Associations With Drug-taking Stimulates Glutamate Transmission to Nucleus Accumbens
Anterior cingulate cortex and amygdala neurons contain glutamate which signals to neurons in the nucleus accumbens
Glutamate is involved with learned associations with the drug-taking environment
When shown a cue (e.g. picture of drug paraphernalia), it triggers glutamate release. Then the glutamate goes into the nucleus accumbens which causes cravings!
Treatments for Addiction
Glutamate in the nucleus accumbens triggers craving in abstinent individuals
Future treatments may involve specific glutamate receptor antagonists or agents that normalise glutamate levels
Example of glutamate receptor antagonist that may help lessen glutamate in the nucleus accumbens, and thus, lessen cravings
N-acetylcysteine (NAC)
N-acetylcysteine (NAC), which is a glutamate antagonist, helps regulate glutamate levels so that there are no ups or downs, or triggers.
It is not effective for smokers, but may be effective for cocaine users.

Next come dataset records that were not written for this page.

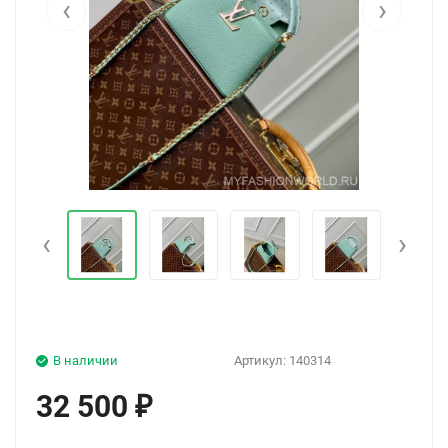
‹
›
‹
›
В наличии
Артикул:
140314
32 500
₽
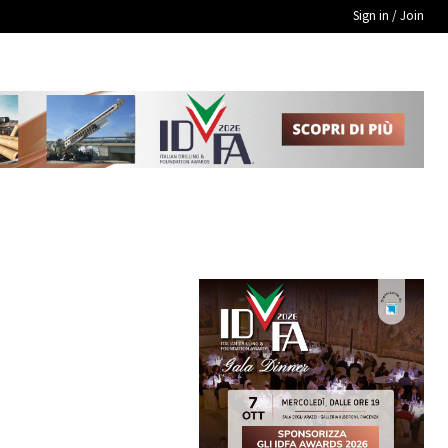
Sign in / Join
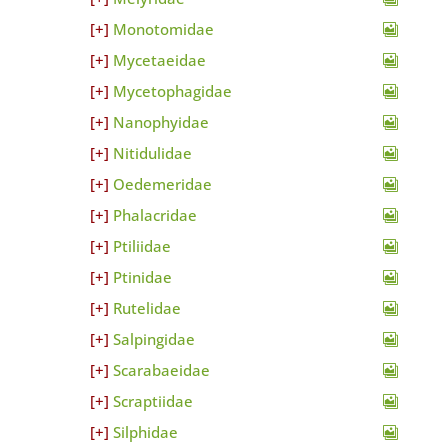
Monotomidae
Mycetaeidae
Mycetophagidae
Nanophyidae
Nitidulidae
Oedemeridae
Phalacridae
Ptiliidae
Ptinidae
Rutelidae
Salpingidae
Scarabaeidae
Scraptiidae
Silphidae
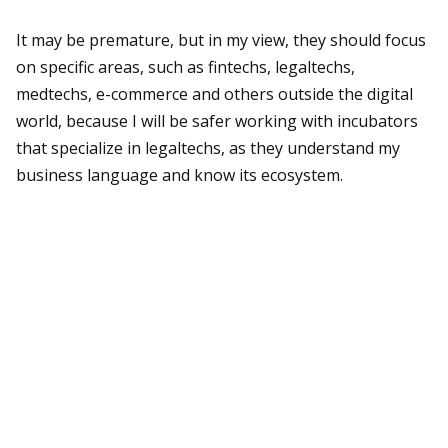
It may be premature, but in my view, they should focus
on specific areas, such as fintechs, legaltechs,
medtechs, e-commerce and others outside the digital
world, because I will be safer working with incubators
that specialize in legaltechs, as they understand my
business language and know its ecosystem.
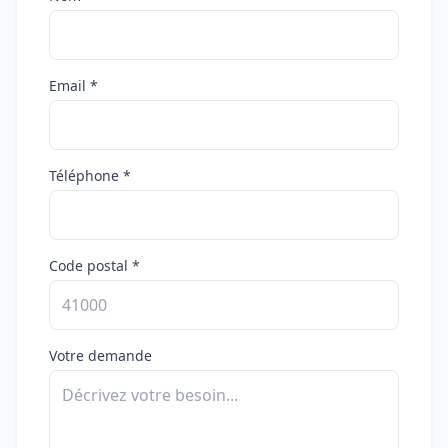
Email *
Téléphone *
Code postal *
Votre demande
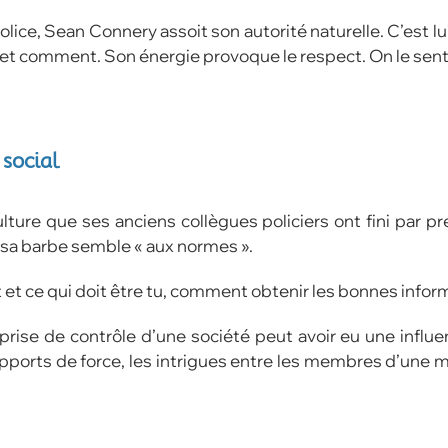
lice, Sean Connery assoit son autorité naturelle. C’est lui
and et comment. Son énergie provoque le respect. On le sent
social
ure que ses anciens collègues policiers ont fini par pre
 sa barbe semble « aux normes ».
dit et ce qui doit être tu, comment obtenir les bonnes info
ise de contrôle d’une société peut avoir eu une influen
 rapports de force, les intrigues entre les membres d’une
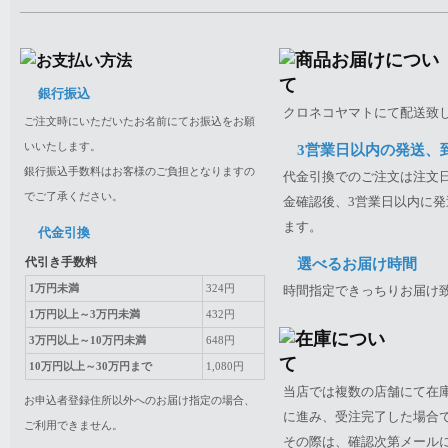
銀行振込
クロネコヤマトにて配送致
ご注文時にいただいたお名前にてお振込をお願
いいたします。
3営業日以内の発送、
銀行振込手数料はお客様のご負担となりますの
代金引換でのご注文は注文日
でご了承ください。
金確認後、3営業日以内に発
ます。
代金引換
代引き手数料
選べるお届け時間
1万円未満
324円
時間指定できっちりお届け
1万円以上～3万円未満
432円
3万円以上～10万円未満
648円
10万円以上～30万円まで
1,080円
当店では複数の店舗にて在
お申込者登録住所以外へのお届け指定の場合、
に進み、受注完了した場合
ご利用できません。
その際は、確認次第メール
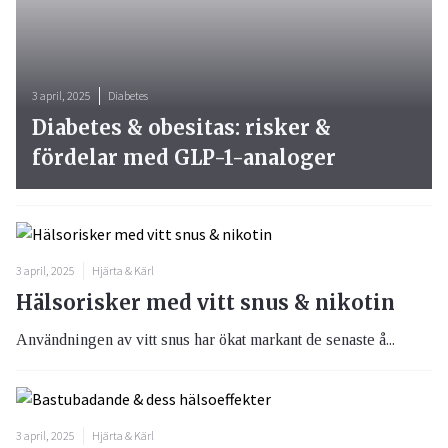
3 april, 2025
Diabetes
Diabetes & obesitas: risker &
fördelar med GLP-1-analoger
3 april, 2025
Hjärta & Kärl
Hälsorisker med vitt snus & nikotin
Användningen av vitt snus har ökat markant de senaste å...
3 april, 2025
Hjärta & Kärl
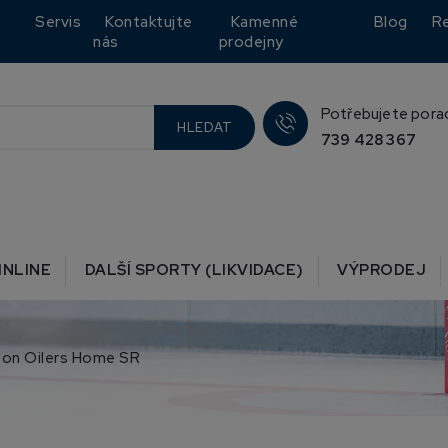
Servis
Kontaktujte
Kamenné
Blog
R
nás
prodejny
Potřebujete pora
HLEDAT
739 428 367
INLINE
DALŠÍ SPORTY (LIKVIDACE)
VÝPRODEJ
on Oilers Home SR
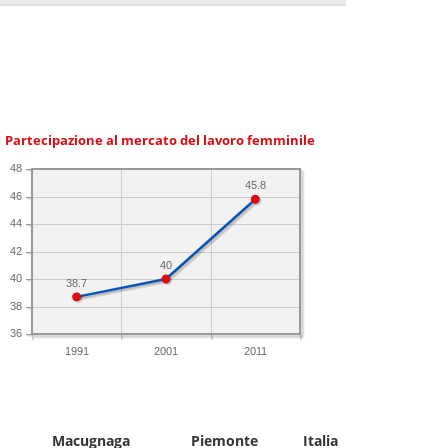
Partecipazione al mercato del lavoro femminile
48
45.8
46
44
42
40
40
38.7
38
36
1991
2001
2011
Macugnaga
Piemonte
Italia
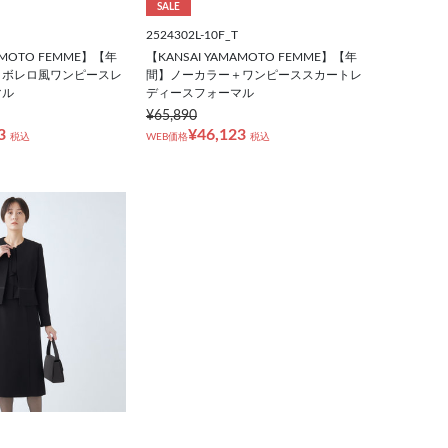
SALE
2524302L-10F_T
AMOTO FEMME】【年
【KANSAI YAMAMOTO FEMME】【年
＋ボレロ風ワンピースレ
間】ノーカラー＋ワンピーススカートレ
マル
ディースフォーマル
¥65,890
3
¥46,123
税込
WEB価格
税込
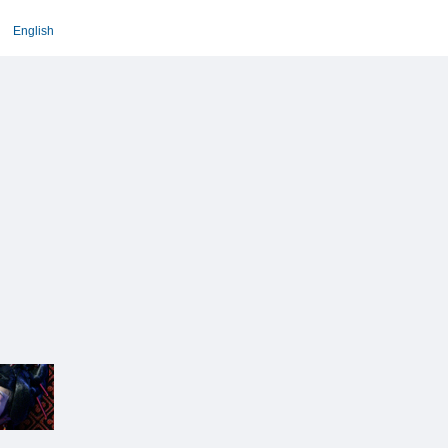
English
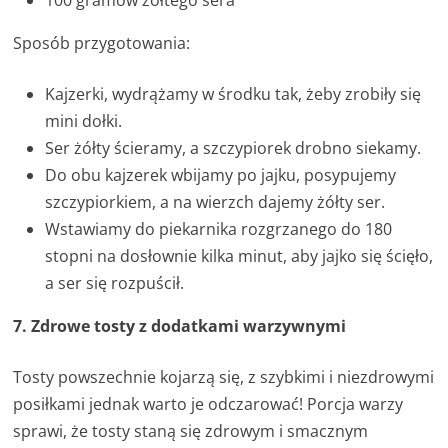
Sposób przygotowania:
Kajzerki, wydrążamy w środku tak, żeby zrobiły się
mini dołki.
Ser żółty ścieramy, a szczypiorek drobno siekamy.
Do obu kajzerek wbijamy po jajku, posypujemy
szczypiorkiem, a na wierzch dajemy żółty ser.
Wstawiamy do piekarnika rozgrzanego do 180
stopni na dosłownie kilka minut, aby jajko się ścięło,
a ser się rozpuścił.
7. Zdrowe tosty z dodatkami warzywnymi
Tosty powszechnie kojarzą się, z szybkimi i niezdrowymi
posiłkami jednak warto je odczarować! Porcja warzy
sprawi, że tosty staną się zdrowym i smacznym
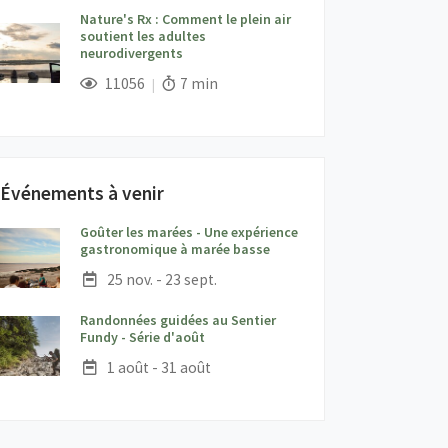
Nature's Rx : Comment le plein air
soutient les adultes
neurodivergents
;
Vues;
Temps de lecture:
11056
7 min
Événements à venir
Goûter les marées - Une expérience
;
gastronomique à marée basse
Date :
25 nov. - 23 sept.
Randonnées guidées au Sentier
;
Fundy - Série d'août
Date :
1 août - 31 août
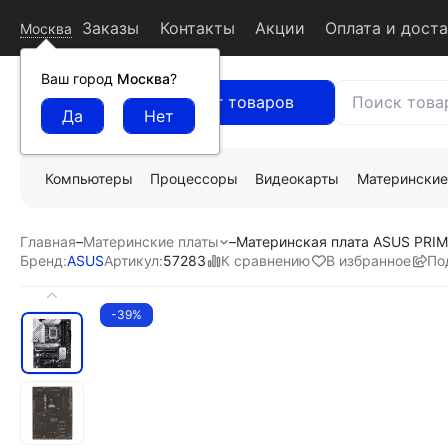
Заказы
Контакты
Акции
Оплата и дост
Москва
Ваш город
Москва
?
Каталог товаров
Компьютеры
Процессоры
Видеокарты
Материнские
Главная
–
Материнские платы
–
Материнская плата ASUS PRIM
К сравнению
В избранное
По
Бренд:
ASUS
Артикул:
57283
-39%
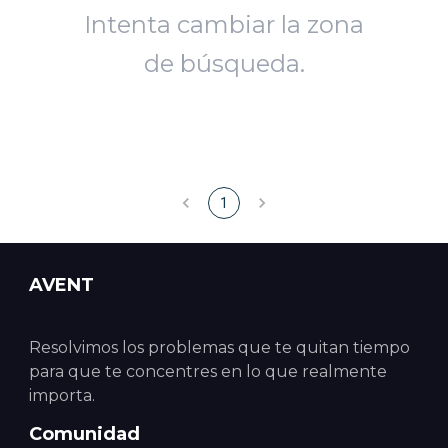
Intenta cambiar la zona
de búsqueda.
1
AVENT
Resolvimos los problemas que te quitan tiempo
para que te concentres en lo que realmente
importa.
Comunidad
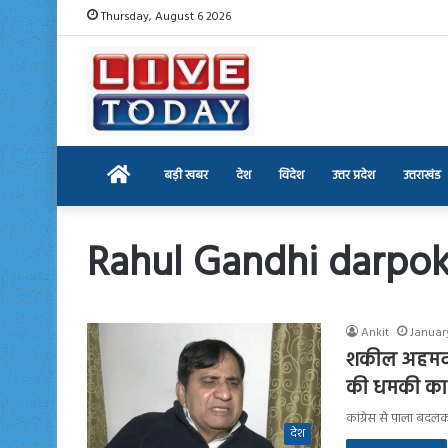
Thursday, August 6 2026
Home
बड़ी खबर
देश
विदेश
उत्तर प्रदेश
उत्तराखंड
Rahul Gandhi darpo
Ankit
Januar
शकील अहमद ने
की धमकी का द
कांग्रेस से पाला बद
देश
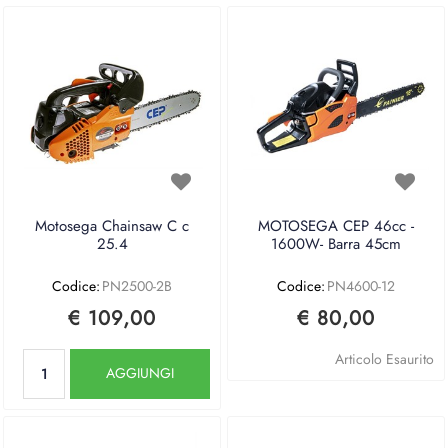
Motosega Chainsaw C c
MOTOSEGA CEP 46cc -
25.4
1600W- Barra 45cm
Codice:
PN2500-2B
Codice:
PN4600-12
€ 109,00
€ 80,00
Quantità
Articolo Esaurito
AGGIUNGI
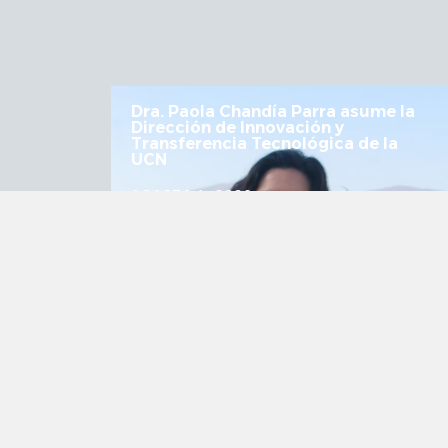
stra
Dra. Paola Chandía Parra asume la
uido
Dirección de Innovación y
Transferencia Tecnológica de la
UCN
AGOSTO 4, 2026
VER MÁS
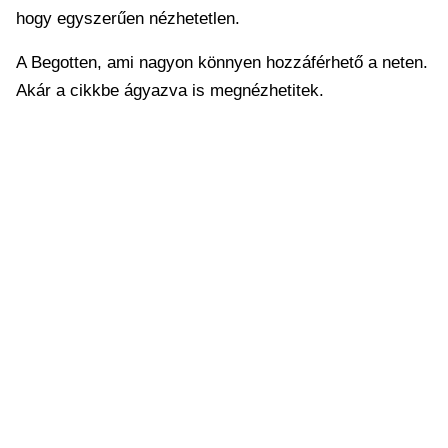
hogy egyszerűen nézhetetlen.
A Begotten, ami nagyon könnyen hozzáférhető a neten.
Akár a cikkbe ágyazva is megnézhetitek.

is also a mu opiate receptor agonist (like heroin)
binds to the mu opiate receptor for longer than heroin - reduces the ability for heroin to work (receptors are already bound - so prevents other opiates like heroin from binding)
due to slow mechanism of action, less “rush” associated with methadone use
Treatment for Heroin/Morphine Addiction
Buprenorphine
binds to receptors but has less efficacy (partial agonist) than methadone
Partial agonists have affinity but lower efficacy than full agonists. But they're also not antagonists. They have both agonist and antagonist properties.
They bind to the receptor and stop other drugs from binding there as well. They don't have much of an effect themselves but they're not antagonists.
replacement therapies
Buprenorphine with naloxone is Suboxone
Treatment for Heroin/Morphine Addiction
Naloxone & Naltrexone
Mu receptor antagonist
compliance is a problem
Used for emergency in OD (eg. Naloxone Minijet – prefilled syringe)
Methadone acts at mu opiate receptors but has less addictive potential than fast-acting heroin. It reduces heroin from acting at mu receptors.
Blue dots = mu opiate receptors
Methadone is essentially replacing heroin
Naloxone is an antagonist at mu opiate receptors. It blocks heroin from increasing dopamine.
Comparison of treatments for heroin addiction
Methadone acts like heroin and stops it from having an effect. VS Naloxone is a true antagonist as it binds (affinity) but has no efficacy - just blocks heroin from binding to mu opiate receptors.